USA (5–0) locked up Group A’s No. 1 seed, meaning it will play Group B’s No. 4 seed in the quarterfinal. Group B’s seeds will be determined by Sunday’s games: Argentina vs. Spain, Lithuania vs. Croatia and Brazil vs. Nigeria. Group B is so scrambled that it’s impossible to reasonably project the fourth seed at this point. That might not matter much, anyway, as USA will need to beat Group B’s No. 1, No. 2 and No. 4 seeds on its path to gold if the higher seeds win in each knockout game.
For what it’s worth, Lithuania (five-point win) and Spain (seven-point win) gave USA its two toughest games in London, while Argentina dealt USA its last Olympic loss in 2004.
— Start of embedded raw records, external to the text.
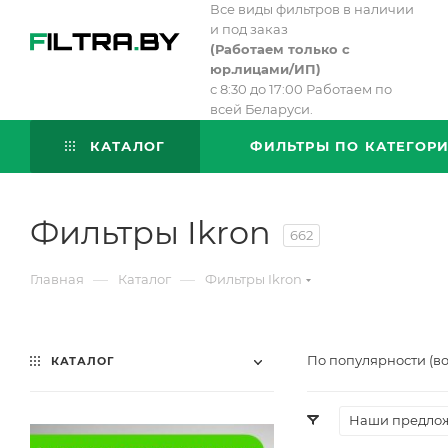
Все виды фильтров в наличии
и под заказ
(
Работаем только с
юр.лицами/ИП)
с 8:30 до 17:00 Работаем по
всей Беларуси.
КАТАЛОГ
ФИЛЬТРЫ ПО КАТЕГОР
Фильтры Ikron
662
—
—
Главная
Каталог
Фильтры Ikron
По популярности (в
КАТАЛОГ
Наши предло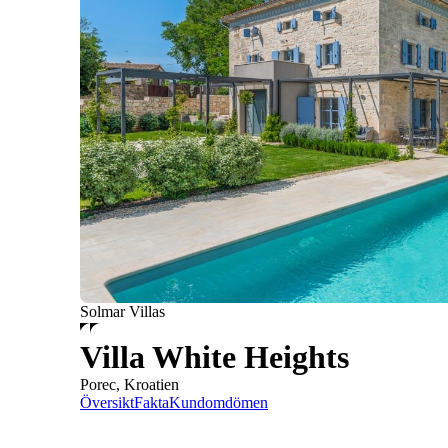
Solmar Villas
Villa White Heights
Porec, Kroatien
Översikt
Fakta
Kundomdömen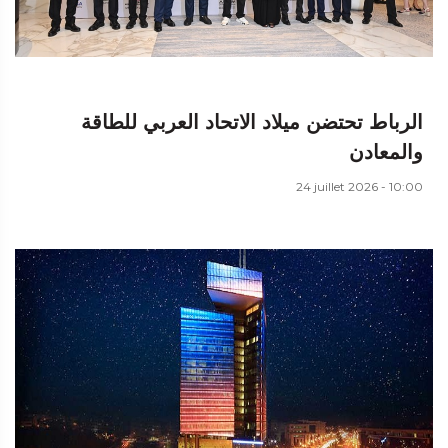
الرباط تحتضن ميلاد الاتحاد العربي للطاقة
والمعادن
24 juillet 2026 - 10:00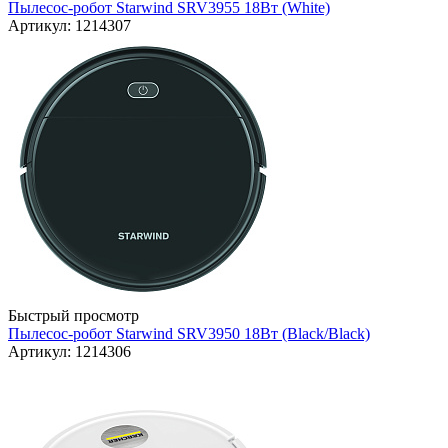
Пылесос-робот Starwind SRV3955 18Вт (White)
Артикул: 1214307
Быстрый просмотр
Пылесос-робот Starwind SRV3950 18Вт (Black/Black)
Артикул: 1214306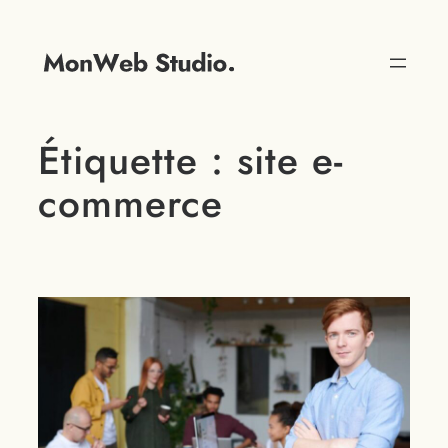
Étiquette :
site e-
commerce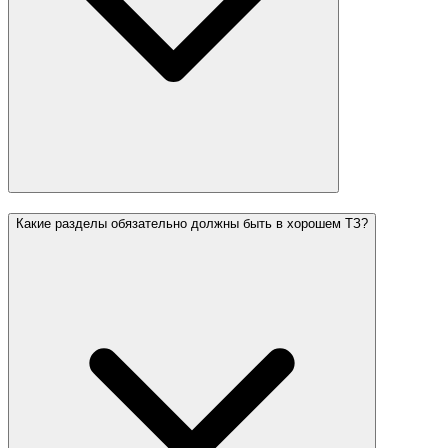
Какие разделы обязательно должны быть в хорошем ТЗ?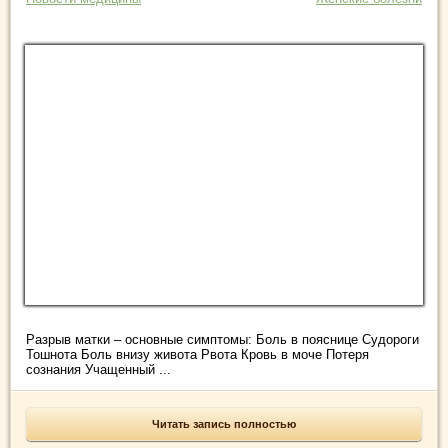
Разрыв матки – основные симптомы: Боль в пояснице Судороги
Тошнота Боль внизу живота Рвота Кровь в моче Потеря
сознания Учащенный ...
Читать запись полностью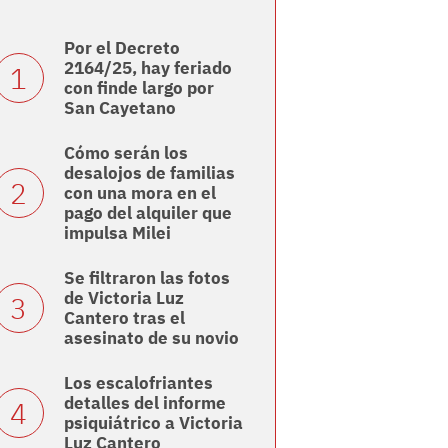
Por el Decreto
2164/25, hay feriado
con finde largo por
San Cayetano
Cómo serán los
desalojos de familias
con una mora en el
pago del alquiler que
impulsa Milei
Se filtraron las fotos
de Victoria Luz
Cantero tras el
asesinato de su novio
Los escalofriantes
detalles del informe
psiquiátrico a Victoria
Luz Cantero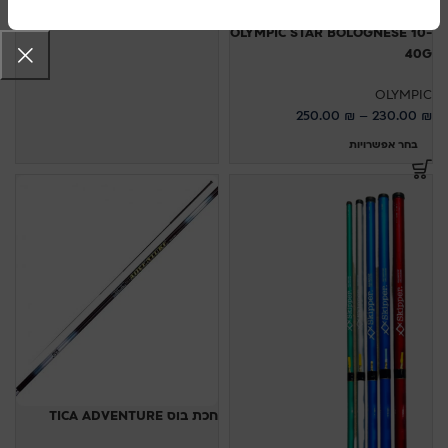
OLYMPIC STAR BOLOGNESE 10-
40G
OLYMPIC
250.00
₪
–
230.00
₪
בחר אפשרויות
חכת בוס TICA ADVENTURE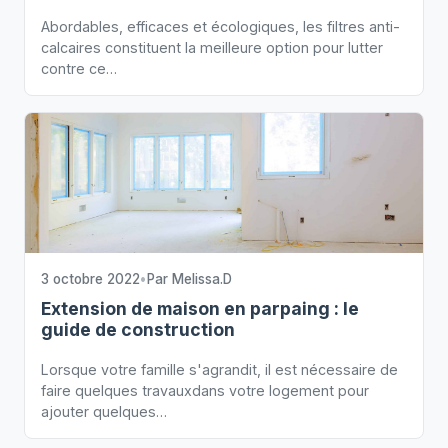
Abordables, efficaces et écologiques, les filtres anti-
calcaires constituent la meilleure option pour lutter
contre ce…
3 octobre 2022
•
Par
Melissa.D
Extension de maison en parpaing : le
guide de construction
Lorsque votre famille s'agrandit, il est nécessaire de
faire quelques travauxdans votre logement pour
ajouter quelques…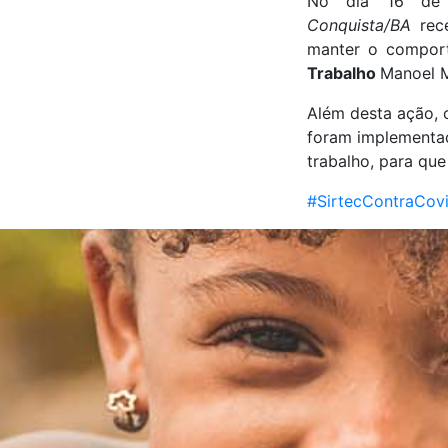
No dia 16 de
Conquista/BA
rec
manter o comport
Trabalho
Manoel M
Além desta ação, 
foram implementa
trabalho, para qu
#
SirtecContraCov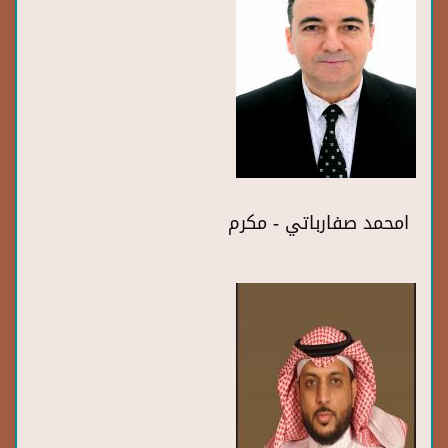
امحمد صفارباتي - مكرم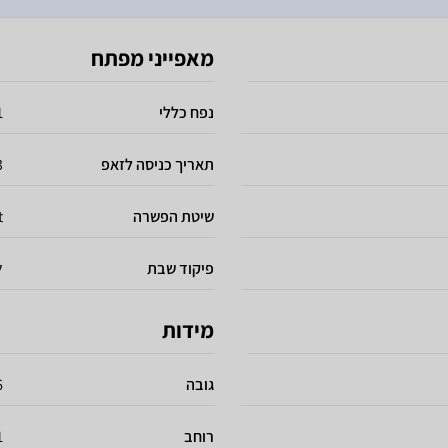
מאפייני מפתח
נפח כללי
31
תאריך כניסה לזאפ
3
שיטת הפשרה
t
פיקוד שבת
ל
מידות
גובה
6
רוחב
1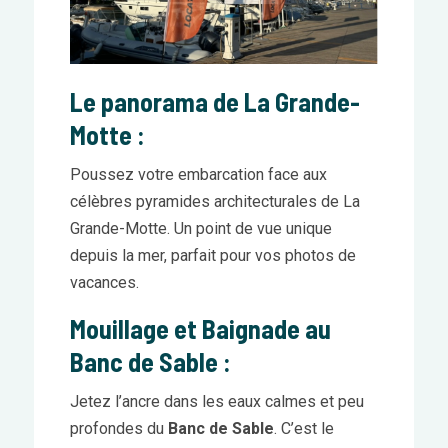
Le panorama de La Grande-
Motte :
Poussez votre embarcation face aux
célèbres pyramides architecturales de La
Grande-Motte. Un point de vue unique
depuis la mer, parfait pour vos photos de
vacances.
Mouillage et Baignade au
Banc de Sable
:
Jetez l’ancre dans les eaux calmes et peu
profondes du
Banc de Sable
. C’est le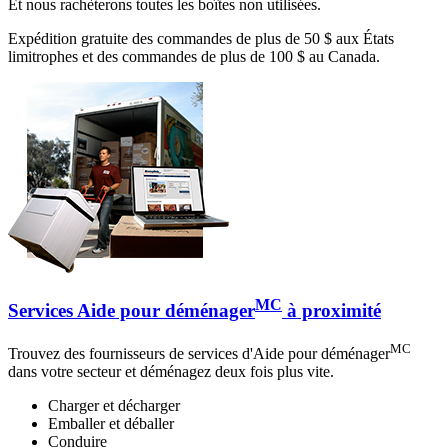
Et nous rachèterons toutes les boîtes non utilisées.
Expédition gratuite des commandes de plus de 50 $ aux États
limitrophes et des commandes de plus de 100 $ au Canada.
MC
Services Aide pour déménager
à proximité
MC
Trouvez des fournisseurs de services d'Aide pour déménager
dans votre secteur et déménagez deux fois plus vite.
Charger et décharger
Emballer et déballer
Conduire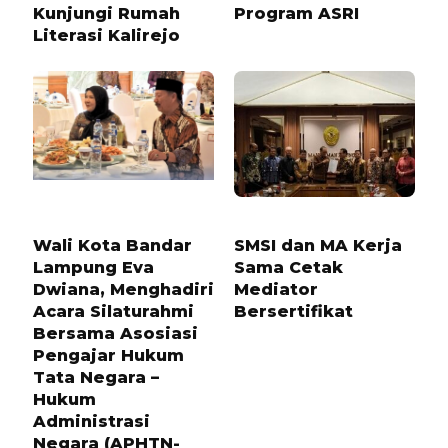
Kunjungi Rumah
Program ASRI
Literasi Kalirejo
8 BULAN LALU
1 BULAN LALU
Wali Kota Bandar
SMSI dan MA Kerja
Lampung Eva
Sama Cetak
Dwiana, Menghadiri
Mediator
Acara Silaturahmi
Bersertifikat
Bersama Asosiasi
Pengajar Hukum
Tata Negara –
Hukum
Administrasi
Negara (APHTN-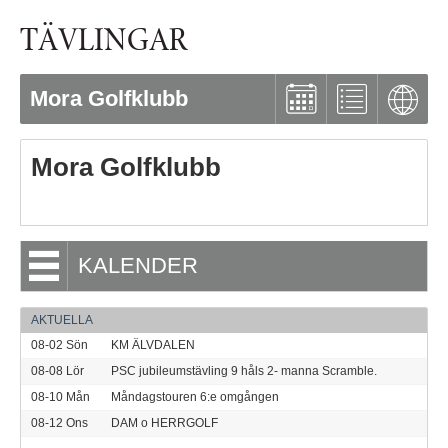
TÄVLINGAR
Mora Golfklubb
Mora Golfklubb
KALENDER
AKTUELLA
08-02
Sön
KM ÄLVDALEN
08-08
Lör
PSC jubileumstävling 9 håls 2- manna Scramble.
08-10
Mån
Måndagstouren 6:e omgången
08-12
Ons
DAM o HERRGOLF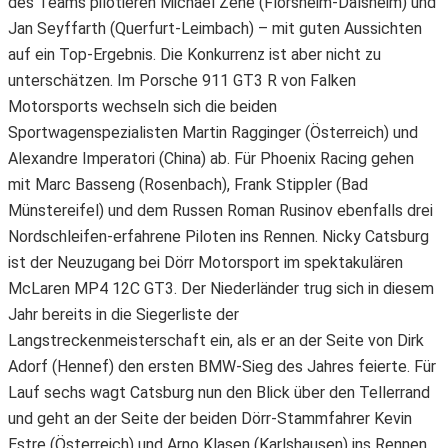
des Teams pilotieren Michael Zehe (Flörsheim-Dalsheim) und
Jan Seyffarth (Querfurt-Leimbach) – mit guten Aussichten
auf ein Top-Ergebnis. Die Konkurrenz ist aber nicht zu
unterschätzen. Im Porsche 911 GT3 R von Falken
Motorsports wechseln sich die beiden
Sportwagenspezialisten Martin Ragginger (Österreich) und
Alexandre Imperatori (China) ab. Für Phoenix Racing gehen
mit Marc Basseng (Rosenbach), Frank Stippler (Bad
Münstereifel) und dem Russen Roman Rusinov ebenfalls drei
Nordschleifen-erfahrene Piloten ins Rennen. Nicky Catsburg
ist der Neuzugang bei Dörr Motorsport im spektakulären
McLaren MP4 12C GT3. Der Niederländer trug sich in diesem
Jahr bereits in die Siegerliste der
Langstreckenmeisterschaft ein, als er an der Seite von Dirk
Adorf (Hennef) den ersten BMW-Sieg des Jahres feierte. Für
Lauf sechs wagt Catsburg nun den Blick über den Tellerrand
und geht an der Seite der beiden Dörr-Stammfahrer Kevin
Estre (Österreich) und Arno Klasen (Karlshausen) ins Rennen.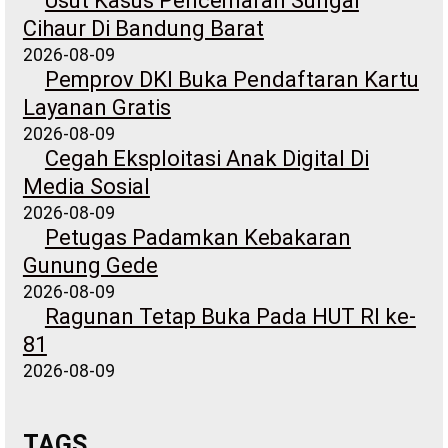
Usut Kasus Pencemaran Sungai
Cihaur Di Bandung Barat
2026-08-09
Pemprov DKI Buka Pendaftaran Kartu
Layanan Gratis
2026-08-09
Cegah Eksploitasi Anak Digital Di
Media Sosial
2026-08-09
Petugas Padamkan Kebakaran
Gunung Gede
2026-08-09
Ragunan Tetap Buka Pada HUT RI ke-
81
2026-08-09
TAGS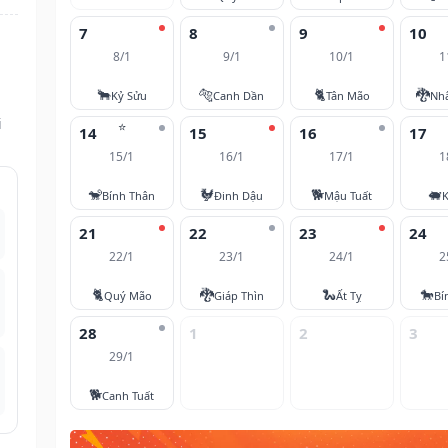
7
8
9
10
8/1
9/1
10/1
1
🐂
🐅
🐈
🐉
Kỷ Sửu
Canh Dần
Tân Mão
Nh
i
⭐
14
15
16
17
15/1
16/1
17/1
1
🐒
🐓
🐕
🐖
Bính Thân
Đinh Dậu
Mậu Tuất
K
21
22
23
24
22/1
23/1
24/1
2
🐈
🐉
🐍
🐎
Quý Mão
Giáp Thìn
Ất Tỵ
Bí
28
1
2
3
29/1
🐕
Canh Tuất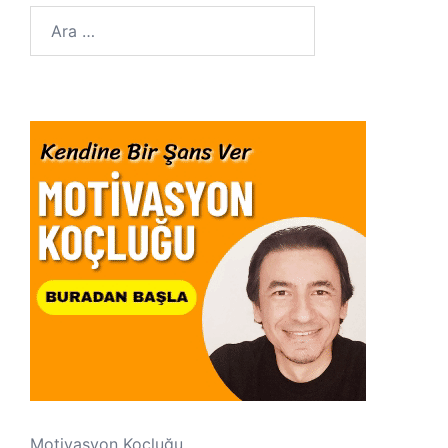
Arama:
Motivasyon Koçluğu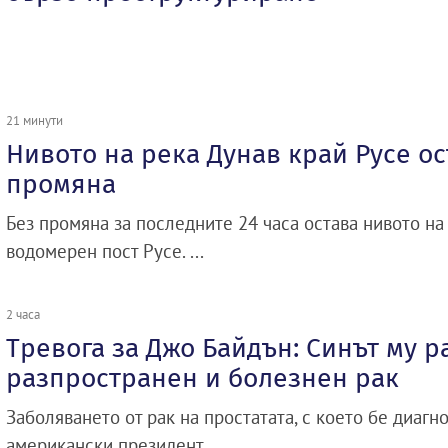
21 минути
Нивото на река Дунав край Русе ос
промяна
Без промяна за последните 24 часа остава нивото на
водомерен пост Русе. ...
2 часа
Тревога за Джо Байдън: Синът му р
разпространен и болезнен рак
Заболяването от рак на простатата, с което бе диаг
американски президент ...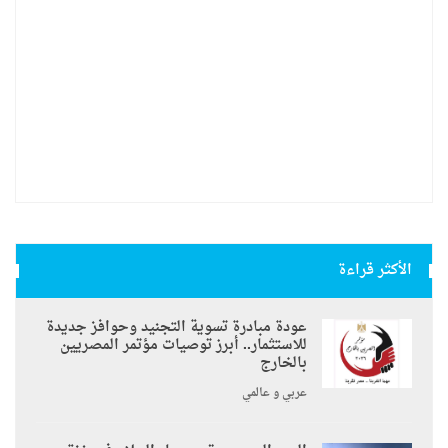
الأكثر قراءة
عودة مبادرة تسوية التجنيد وحوافز جديدة
للاستثمار.. أبرز توصيات مؤتمر المصريين
بالخارج
عربي و عالمي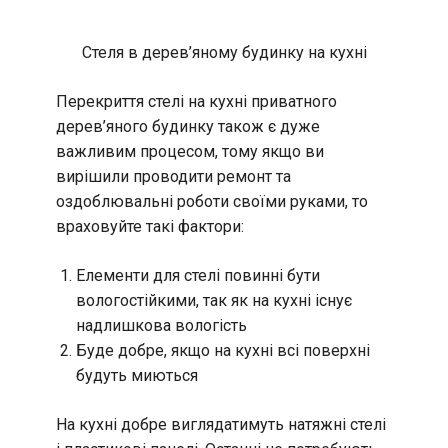
Стеля в дерев’яному будинку на кухні
Перекриття стелі на кухні приватного
дерев’яного будинку також є дуже
важливим процесом, тому якщо ви
вирішили проводити ремонт та
оздоблювальні роботи своїми руками, то
враховуйте такі фактори:
Елементи для стелі повинні бути
вологостійкими, так як на кухні існує
надлишкова вологість
Буде добре, якщо на кухні всі поверхні
будуть миються
На кухні добре виглядатимуть натяжні стелі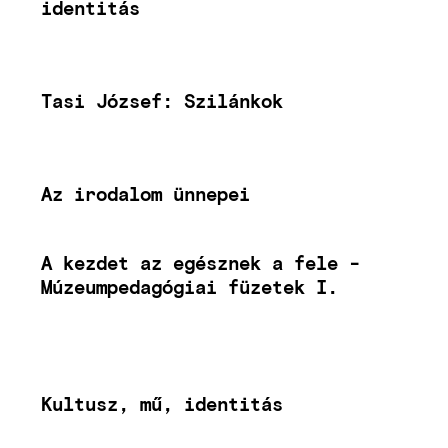
identitás
Tasi József: Szilánkok
Az irodalom ünnepei
A kezdet az egésznek a fele -
Múzeumpedagógiai füzetek I.
Kultusz, mű, identitás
Krzyzewski alternated between starting George and Thompson in the opening round. While Thompson entered Rio as the starter, he shot just 4-of-26 (15.3%) in his first four games before breaking out against France.
Despite those struggles, Thompson should remain in the starting lineup, as USA needs the spacing he can bring when he is shooting to his usual form. Even on good days, the floor has been tight when USA enters the ball to DeMarcus Cousins in half-court situations. While the Kings center is struggling a bit to adapt to FIBA’s officiating when it comes to both fouls and traveling violations, he’s also finding himself trying to squeeze passes into lanes that aren’t completely there. In USA’s last two games, Cousins has committed nine turnovers, looking out-of-sync and frustrated at times. The best way to maximizing Cousins’s effectiveness inside is to surround him with shooters, and the Thompson/Durant/Anthony trio is the best USA can come up with at the 2-3-4.
If spacing and ball movement continue to be sore spots, Krzyzewski should consider turning to Draymond Green, who has been a bit of a forgotten man in Rio. Although Green hasn’t played especially well during his limited minutes in Rio or during the USA’s one-sided exhibition tour, he is a more versatile pick-and-roll defender, better shooter and better playmaker than Cousins. More shared minutes between Green and Thompson could also help take advantage of their familiarity with each other. USA could desperately use an infusion of Golden State fluidity right now.